Trotting, he covered ground quickly, dodging two biters rather than stopping to take them out, carefully checking to be sure they weren’t his wife first.
I can feel it. I will find her tonight. After nearly a month, she’ll be home.
You won’t like what you find. I’m telling you, Tom.
My name’s Doc now. I don’t go by Tom Mackey anymore.
Whatever you say, Doc.
I’ll go back to ‘Tom’ when Kate comes home.
Better get used to ‘Doc,’ then.
He skidded to a stop, then cursed the other voice in his head, the taunting and truculent naysayer. He would show that disbeliever cowardly hiding in his subconscious. He’d show him.

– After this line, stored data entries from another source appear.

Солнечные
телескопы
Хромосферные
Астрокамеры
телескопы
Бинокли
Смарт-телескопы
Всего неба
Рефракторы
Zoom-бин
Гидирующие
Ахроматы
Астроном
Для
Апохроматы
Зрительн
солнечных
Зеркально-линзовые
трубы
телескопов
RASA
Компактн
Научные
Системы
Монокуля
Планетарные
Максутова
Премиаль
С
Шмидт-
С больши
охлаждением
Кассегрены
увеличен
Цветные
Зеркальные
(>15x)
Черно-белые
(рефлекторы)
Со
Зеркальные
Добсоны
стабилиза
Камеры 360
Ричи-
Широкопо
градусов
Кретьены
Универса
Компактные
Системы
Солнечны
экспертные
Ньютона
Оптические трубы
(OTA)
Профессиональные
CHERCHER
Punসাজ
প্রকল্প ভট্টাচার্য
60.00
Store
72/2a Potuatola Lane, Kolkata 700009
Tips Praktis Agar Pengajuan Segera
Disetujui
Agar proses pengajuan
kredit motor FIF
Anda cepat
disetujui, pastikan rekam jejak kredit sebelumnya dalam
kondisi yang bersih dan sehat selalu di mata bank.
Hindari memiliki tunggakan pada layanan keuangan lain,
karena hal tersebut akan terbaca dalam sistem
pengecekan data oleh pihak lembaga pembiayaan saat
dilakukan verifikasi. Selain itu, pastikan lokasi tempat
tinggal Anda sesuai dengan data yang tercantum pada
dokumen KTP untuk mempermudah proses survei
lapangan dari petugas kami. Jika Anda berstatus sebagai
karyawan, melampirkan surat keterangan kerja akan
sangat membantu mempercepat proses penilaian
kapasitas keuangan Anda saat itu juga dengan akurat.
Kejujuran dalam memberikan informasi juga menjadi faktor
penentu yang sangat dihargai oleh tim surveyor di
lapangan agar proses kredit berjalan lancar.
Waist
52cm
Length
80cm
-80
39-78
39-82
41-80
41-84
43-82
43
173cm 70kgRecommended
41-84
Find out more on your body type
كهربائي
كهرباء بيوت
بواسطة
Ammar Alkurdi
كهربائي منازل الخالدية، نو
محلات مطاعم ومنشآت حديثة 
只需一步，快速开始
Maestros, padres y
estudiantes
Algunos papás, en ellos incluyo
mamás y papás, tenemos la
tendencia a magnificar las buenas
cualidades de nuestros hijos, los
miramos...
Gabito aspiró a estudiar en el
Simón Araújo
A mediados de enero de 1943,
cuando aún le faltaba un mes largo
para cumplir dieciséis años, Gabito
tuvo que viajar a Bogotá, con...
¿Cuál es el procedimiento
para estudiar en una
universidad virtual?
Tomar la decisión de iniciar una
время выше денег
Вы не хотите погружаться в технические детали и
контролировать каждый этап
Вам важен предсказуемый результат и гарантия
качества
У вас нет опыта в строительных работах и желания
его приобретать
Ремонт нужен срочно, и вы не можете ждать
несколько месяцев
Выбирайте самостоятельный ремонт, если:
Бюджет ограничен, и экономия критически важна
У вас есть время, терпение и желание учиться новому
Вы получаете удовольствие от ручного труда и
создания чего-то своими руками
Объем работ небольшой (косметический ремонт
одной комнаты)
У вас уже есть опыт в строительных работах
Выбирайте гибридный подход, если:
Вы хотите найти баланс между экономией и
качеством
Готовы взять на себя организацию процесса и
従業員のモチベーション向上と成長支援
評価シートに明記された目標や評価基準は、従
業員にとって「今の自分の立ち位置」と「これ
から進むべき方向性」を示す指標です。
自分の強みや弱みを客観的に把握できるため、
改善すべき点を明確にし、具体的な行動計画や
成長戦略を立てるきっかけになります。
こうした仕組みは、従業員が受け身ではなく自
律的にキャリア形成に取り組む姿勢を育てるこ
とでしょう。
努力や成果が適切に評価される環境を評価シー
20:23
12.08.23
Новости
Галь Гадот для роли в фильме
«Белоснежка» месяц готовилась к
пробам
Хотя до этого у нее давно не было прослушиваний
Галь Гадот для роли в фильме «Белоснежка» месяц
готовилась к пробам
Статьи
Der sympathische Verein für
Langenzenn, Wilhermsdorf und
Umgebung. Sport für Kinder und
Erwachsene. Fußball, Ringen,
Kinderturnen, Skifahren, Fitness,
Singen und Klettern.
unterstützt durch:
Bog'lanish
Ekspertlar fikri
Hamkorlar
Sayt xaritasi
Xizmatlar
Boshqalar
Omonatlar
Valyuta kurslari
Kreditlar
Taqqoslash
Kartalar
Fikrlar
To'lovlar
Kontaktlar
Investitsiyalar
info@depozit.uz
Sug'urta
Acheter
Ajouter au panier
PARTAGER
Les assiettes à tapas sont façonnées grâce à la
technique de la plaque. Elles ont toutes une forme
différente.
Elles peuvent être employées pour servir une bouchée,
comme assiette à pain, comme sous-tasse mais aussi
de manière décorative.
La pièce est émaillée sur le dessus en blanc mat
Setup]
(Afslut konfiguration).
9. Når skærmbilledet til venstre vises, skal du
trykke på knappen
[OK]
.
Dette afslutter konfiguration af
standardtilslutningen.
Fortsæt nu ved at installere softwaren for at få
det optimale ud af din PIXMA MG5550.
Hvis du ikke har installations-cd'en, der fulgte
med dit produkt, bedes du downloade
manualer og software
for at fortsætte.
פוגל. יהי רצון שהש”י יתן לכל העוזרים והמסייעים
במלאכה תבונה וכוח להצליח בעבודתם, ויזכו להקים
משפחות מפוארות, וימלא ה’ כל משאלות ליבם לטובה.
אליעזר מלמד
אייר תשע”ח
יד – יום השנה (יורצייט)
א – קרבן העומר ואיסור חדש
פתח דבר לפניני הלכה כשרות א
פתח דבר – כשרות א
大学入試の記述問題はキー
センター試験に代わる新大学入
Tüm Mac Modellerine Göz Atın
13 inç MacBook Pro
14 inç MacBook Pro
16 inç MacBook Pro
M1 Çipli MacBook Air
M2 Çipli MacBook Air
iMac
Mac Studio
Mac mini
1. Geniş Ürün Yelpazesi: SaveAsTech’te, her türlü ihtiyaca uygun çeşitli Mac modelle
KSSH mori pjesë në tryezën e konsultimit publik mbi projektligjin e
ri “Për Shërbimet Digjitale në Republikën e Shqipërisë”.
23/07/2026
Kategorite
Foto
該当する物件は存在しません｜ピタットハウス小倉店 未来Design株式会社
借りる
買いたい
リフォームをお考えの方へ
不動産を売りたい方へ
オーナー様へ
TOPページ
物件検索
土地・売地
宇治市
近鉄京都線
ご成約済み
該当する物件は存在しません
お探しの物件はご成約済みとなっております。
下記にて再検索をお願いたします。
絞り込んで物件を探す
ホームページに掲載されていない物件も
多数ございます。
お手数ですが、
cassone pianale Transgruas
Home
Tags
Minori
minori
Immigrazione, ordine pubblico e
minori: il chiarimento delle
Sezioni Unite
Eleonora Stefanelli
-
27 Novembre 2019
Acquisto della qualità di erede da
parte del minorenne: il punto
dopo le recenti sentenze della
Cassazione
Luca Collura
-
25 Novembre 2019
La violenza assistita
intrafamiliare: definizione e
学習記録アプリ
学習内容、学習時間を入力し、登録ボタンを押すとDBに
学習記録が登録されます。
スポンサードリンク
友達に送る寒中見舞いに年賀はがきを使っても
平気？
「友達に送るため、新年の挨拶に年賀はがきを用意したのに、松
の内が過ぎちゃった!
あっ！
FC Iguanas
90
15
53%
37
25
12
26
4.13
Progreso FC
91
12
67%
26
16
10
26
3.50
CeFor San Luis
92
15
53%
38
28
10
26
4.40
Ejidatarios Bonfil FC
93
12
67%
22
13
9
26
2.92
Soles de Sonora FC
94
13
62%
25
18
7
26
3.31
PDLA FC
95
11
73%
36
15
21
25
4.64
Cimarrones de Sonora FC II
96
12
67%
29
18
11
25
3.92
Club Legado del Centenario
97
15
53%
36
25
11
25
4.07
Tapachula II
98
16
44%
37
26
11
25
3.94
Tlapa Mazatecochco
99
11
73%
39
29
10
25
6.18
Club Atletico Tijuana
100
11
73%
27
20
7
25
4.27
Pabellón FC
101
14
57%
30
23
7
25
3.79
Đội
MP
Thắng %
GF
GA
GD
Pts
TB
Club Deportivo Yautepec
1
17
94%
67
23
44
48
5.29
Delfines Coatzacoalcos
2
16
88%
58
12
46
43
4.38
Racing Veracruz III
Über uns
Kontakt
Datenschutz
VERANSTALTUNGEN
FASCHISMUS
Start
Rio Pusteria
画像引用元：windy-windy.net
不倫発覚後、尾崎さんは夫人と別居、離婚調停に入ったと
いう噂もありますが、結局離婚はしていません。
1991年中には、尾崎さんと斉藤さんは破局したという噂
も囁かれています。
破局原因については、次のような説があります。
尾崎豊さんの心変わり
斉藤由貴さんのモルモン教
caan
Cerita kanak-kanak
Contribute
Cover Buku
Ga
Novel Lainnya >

Turning on his heel, he quickly stepped onto the narrow driveway, and started making his way, a confident gait, pressing inward.
I’m telling you—
You’re telling me what? This is it, I can feel it.
I’m telling you to turn around, now. Before—
Before what?
Before you can’t.
He slowed. The driveway was a virtual mini-canyon. If he twisted or broke his ankle here, that pugnacious pip-squeak yammering away inside his head would drive him insane while he lay wounded and captive.
Ring the dinner bell for the biters.
With renewed vigilance, he moved forward, staying to the center of the drive as best he could, out of the treacherous ruts. Branches grabbed at him from either side, closing in. He was normally immune to claustrophobia, but something about this stretch of dirt. Something.
Something’s not right.
The stench of death almost backed him up, made him turn around. The small slice of dark but sparkling sky above was barely lighting his way, the moon obscured by overhanging foliage, but gaining and moving higher.
He considered using his flashlight, a palm-sized military-style light that he’d purchased from the army-navy store over a year ago. Touted as being the brightest, he thought it would come in handy living in the country. And he’d been right. Storms from months ago had induced power outages that lasted for days. One lasted a week and a half. That one light could illuminate a room and then some. He’d shone it over his yard once when he first got it. He bet planes could see it if he pointed it to the sky. If planes still flew. They were as extinct as the clouds these days.
Tom approached the heap lying in the driveway with extra caution. Just because it was down on the ground didn’t mean that it was completely dead. He’d seen it time and again on his outings. Had nearly been nipped in the ankle on a couple of occasions. Thank goodness for trench coats and cowboy boots. He’d put spurs on if they weren’t so noisy.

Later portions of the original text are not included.